Data records:
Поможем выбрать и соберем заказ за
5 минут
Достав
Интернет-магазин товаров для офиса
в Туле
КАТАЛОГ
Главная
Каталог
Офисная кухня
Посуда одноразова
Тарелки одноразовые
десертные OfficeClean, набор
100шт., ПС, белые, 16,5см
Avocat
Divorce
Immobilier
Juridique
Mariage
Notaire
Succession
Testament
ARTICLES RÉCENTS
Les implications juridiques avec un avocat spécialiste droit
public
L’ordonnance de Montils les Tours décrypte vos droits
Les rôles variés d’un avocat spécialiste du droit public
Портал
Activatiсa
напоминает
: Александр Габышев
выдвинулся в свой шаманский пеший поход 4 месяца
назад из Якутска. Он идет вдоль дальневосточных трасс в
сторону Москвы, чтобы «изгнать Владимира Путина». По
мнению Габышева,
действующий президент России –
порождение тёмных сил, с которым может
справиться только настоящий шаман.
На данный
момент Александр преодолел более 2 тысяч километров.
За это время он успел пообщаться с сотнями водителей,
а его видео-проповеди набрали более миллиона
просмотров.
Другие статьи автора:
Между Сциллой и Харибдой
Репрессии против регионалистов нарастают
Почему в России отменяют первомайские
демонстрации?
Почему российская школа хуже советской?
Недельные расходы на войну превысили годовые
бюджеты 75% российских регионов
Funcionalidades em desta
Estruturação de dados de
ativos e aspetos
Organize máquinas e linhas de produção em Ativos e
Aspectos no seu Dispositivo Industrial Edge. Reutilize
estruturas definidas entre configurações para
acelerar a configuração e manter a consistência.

==

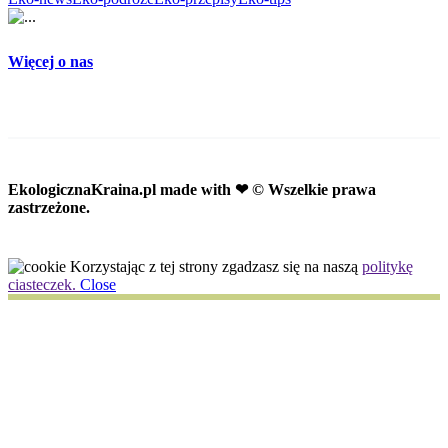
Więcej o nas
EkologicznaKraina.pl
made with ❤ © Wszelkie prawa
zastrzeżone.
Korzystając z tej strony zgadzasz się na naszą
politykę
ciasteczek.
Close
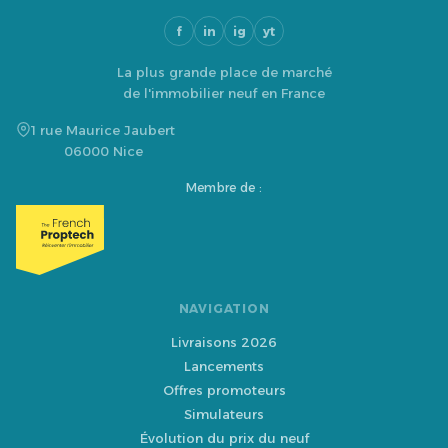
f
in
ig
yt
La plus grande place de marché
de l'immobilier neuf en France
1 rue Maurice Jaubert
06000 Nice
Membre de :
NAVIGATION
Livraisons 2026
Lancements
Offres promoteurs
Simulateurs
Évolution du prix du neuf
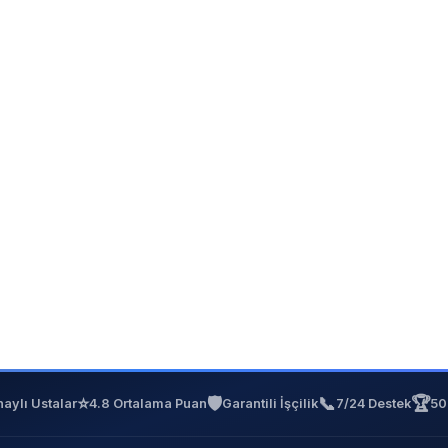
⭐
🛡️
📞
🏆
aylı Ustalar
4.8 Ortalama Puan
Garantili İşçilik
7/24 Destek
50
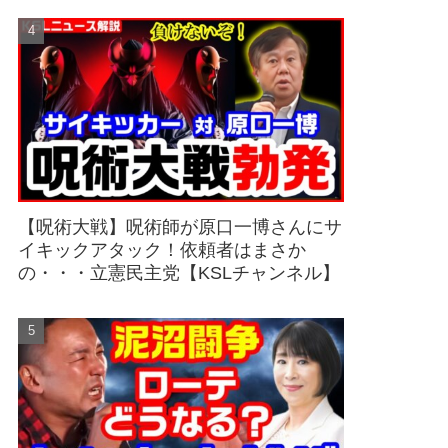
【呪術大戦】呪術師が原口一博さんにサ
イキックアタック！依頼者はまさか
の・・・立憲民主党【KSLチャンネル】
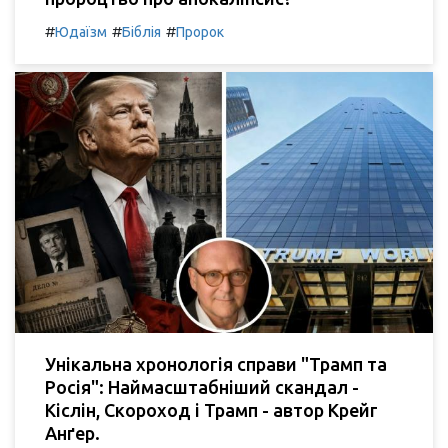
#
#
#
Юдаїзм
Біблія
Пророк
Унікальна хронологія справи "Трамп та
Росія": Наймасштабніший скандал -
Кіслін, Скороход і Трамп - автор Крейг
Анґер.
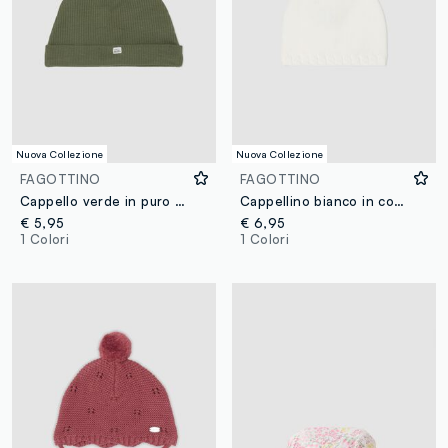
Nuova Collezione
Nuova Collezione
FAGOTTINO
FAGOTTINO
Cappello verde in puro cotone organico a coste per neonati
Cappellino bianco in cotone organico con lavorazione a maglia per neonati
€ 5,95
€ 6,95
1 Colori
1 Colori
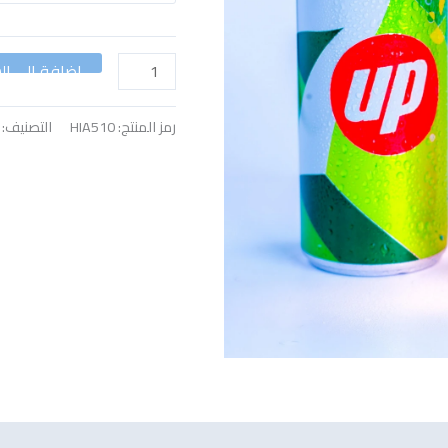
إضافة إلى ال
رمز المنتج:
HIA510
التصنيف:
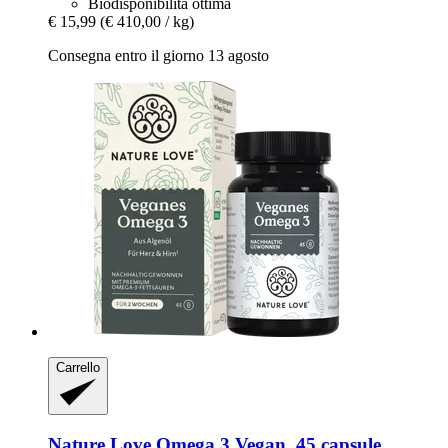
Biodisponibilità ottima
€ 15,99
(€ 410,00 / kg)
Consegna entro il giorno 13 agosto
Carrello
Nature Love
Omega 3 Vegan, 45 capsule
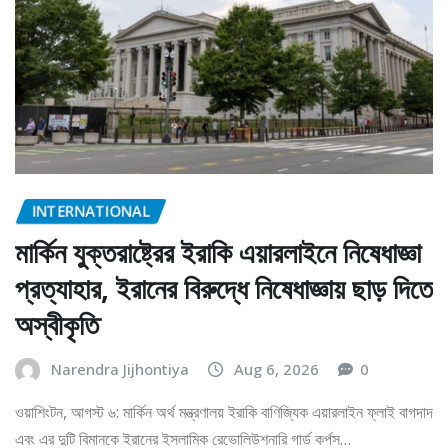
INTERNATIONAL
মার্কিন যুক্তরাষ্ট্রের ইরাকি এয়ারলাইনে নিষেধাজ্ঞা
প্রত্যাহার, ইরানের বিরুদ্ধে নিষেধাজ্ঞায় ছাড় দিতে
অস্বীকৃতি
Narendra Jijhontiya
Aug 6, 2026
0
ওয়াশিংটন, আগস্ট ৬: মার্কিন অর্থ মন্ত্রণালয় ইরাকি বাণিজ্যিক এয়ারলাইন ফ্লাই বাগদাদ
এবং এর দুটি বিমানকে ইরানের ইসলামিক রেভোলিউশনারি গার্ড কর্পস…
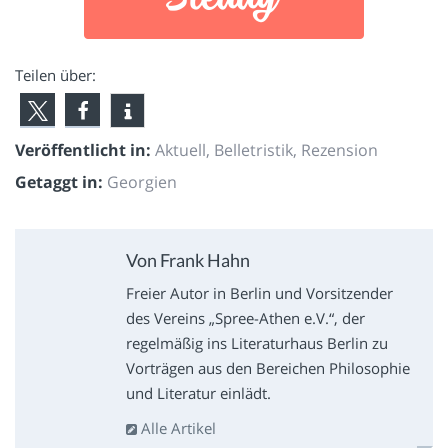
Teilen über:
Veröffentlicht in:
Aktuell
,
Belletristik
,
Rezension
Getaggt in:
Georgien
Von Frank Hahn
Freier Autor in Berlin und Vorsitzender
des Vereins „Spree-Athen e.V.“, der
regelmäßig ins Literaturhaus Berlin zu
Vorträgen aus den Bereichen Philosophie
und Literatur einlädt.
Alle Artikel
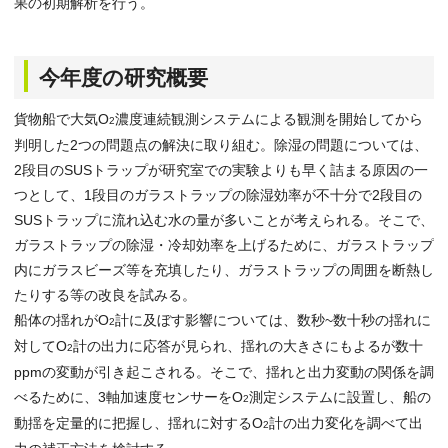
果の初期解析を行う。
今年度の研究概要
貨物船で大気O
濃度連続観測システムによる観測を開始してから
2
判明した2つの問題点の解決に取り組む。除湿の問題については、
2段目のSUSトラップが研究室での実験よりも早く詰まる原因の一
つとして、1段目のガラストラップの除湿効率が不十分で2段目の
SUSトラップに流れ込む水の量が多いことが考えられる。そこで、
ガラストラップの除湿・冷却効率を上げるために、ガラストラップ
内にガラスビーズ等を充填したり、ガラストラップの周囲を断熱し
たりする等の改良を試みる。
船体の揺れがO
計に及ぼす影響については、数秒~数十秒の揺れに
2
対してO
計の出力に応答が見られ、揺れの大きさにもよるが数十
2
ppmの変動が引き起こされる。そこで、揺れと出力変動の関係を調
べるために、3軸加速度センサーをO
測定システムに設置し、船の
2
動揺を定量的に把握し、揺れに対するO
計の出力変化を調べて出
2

--

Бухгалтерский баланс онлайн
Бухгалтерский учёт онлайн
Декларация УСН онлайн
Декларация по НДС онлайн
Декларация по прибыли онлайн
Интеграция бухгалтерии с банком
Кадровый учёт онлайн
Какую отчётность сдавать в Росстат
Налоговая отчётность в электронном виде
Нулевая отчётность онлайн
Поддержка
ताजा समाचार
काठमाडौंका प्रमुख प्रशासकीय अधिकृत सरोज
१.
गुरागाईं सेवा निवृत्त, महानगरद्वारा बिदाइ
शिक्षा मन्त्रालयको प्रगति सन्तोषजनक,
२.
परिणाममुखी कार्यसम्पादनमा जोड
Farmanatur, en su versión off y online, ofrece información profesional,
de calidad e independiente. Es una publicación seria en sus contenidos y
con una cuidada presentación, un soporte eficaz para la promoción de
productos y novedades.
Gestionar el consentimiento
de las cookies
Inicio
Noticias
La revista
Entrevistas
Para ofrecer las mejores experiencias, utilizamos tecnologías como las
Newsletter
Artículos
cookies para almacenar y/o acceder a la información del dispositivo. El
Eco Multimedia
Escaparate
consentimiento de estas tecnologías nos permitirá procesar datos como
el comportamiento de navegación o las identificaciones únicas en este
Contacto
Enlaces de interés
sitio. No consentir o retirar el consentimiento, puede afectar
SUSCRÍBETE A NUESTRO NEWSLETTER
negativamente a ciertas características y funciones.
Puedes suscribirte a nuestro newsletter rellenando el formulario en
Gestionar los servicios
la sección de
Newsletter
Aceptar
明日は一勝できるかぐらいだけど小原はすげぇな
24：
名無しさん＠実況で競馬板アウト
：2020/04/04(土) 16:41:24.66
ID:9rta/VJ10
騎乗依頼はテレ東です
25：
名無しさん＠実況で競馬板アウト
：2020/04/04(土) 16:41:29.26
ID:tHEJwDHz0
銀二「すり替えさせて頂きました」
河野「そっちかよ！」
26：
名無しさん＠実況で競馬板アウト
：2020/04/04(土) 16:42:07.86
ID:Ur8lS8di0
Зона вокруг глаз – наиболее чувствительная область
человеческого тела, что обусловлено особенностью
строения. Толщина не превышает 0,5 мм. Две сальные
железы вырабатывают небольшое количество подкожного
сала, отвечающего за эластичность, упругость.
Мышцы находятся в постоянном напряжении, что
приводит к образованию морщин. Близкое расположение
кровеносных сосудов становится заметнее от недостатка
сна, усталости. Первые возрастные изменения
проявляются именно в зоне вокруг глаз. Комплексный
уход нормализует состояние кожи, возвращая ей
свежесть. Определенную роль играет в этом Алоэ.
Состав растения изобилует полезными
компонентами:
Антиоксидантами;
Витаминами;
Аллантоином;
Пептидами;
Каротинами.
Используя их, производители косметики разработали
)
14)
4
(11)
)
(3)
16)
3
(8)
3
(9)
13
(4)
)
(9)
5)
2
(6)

The task:
Isolate each line of the listing above that includes "Gestionar". Copy it.

Task answer:
Gestionar el consentimiento
Gestionar los servicios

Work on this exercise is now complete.